Roggin also has a national profile, doing occasional work for NBC Sports. He with triathletes Julie Moss and Mike Plant had the call for the tape delayed 1990 Escape from Alcatraz Triathlon. Also, he has become a regular during its coverage of the Olympics. At the 2006 and 2010 Winter Olympics, he hosted the daily coverage of curling, and at the 2004 and 2008 Summer Olympics, he was the anchor for boxing coverage from the venue, which aired on CNBC and Universal HD. He was also a play by play announcer on several National Football League telecasts before the network stopped coverage after Super Bowl XXXII in January 1998. Roggin hosts a new sports-themed game show, The Challenge, which airs after NBC's Sunday Night Football telecasts locally on KNBC. Roggin is also now starting another one of his dreams of presenting a game show called The Money List, which is being recorded in the UK at The London Studios. The show is based on the United Kingdom's version of Who Dares Wins!. In the United States, Game Show Network now airs The Money List during the summer months, with Roggin as host.

Currently Roggin does a taped sports scores and highlight recap for NBC's early morning newscasts, which airs on NBC's Early Today and MSNBC's First Look, along with a separate segment for Morning Joe. Previously segments aired on CNBC's former early morning show Wake Up Call.

He also co-hosted the interactive TV show GSN Live on GSN weekdays from 3 PM to 6 PM ET with Debra Skelton until he left the show on July 2, 2009 (and on occasion filled in for Alfonso Ribeiro at 12-3 PM ET Segment when Ribeiro has the day off). The show started on February 25, 2008.

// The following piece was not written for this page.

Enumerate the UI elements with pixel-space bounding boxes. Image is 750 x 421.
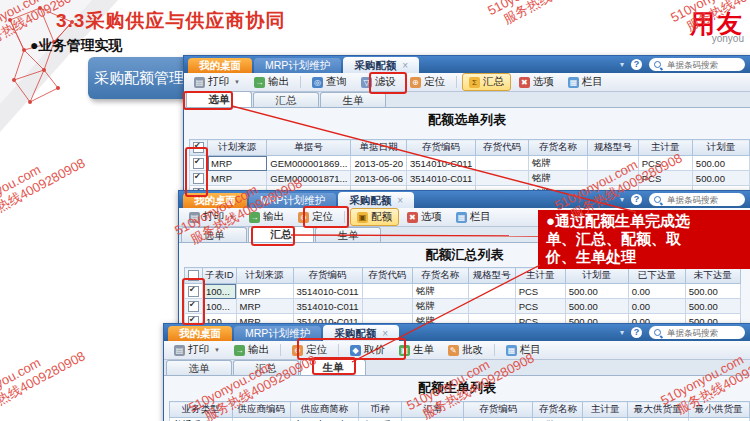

In 2001, he was one of the sideline reporters on NBC's coverage of the XFL, alongside Mike Adamle, who is the sports anchor on sister station WMAQ-TV in Chicago, Illinois.

In 2009, he was a celebrity host on the Nickelodeon 2009 Kids' Choice Awards. Hosting the slime event which Will Ferrell is going to ride down a slide of slime.

For several years in the early 1990s, he hosted Roggin's Heroes, a collection of unusual sports highlights presented as a syndicated 30-minute show. Such clips still air as part of his new Sunday night program on KNBC.

On April 15, 2010, Roggin anchored the news segments of the KNBC 11 p.m. newscast, substituting for regular anchor Chuck Henry.

Roggin joined KNBC in 1980, coming from KPNX in Phoenix, Arizona, and prior to that, he was the sports anchor on KYEL-TV (now KSWT), a station in Yuma, Arizona-El Centro, California market, between 1977 and 1978. He was born in Detroit. He currently lives in Calabasas, California with his wife Richel, a writer, along with their three children.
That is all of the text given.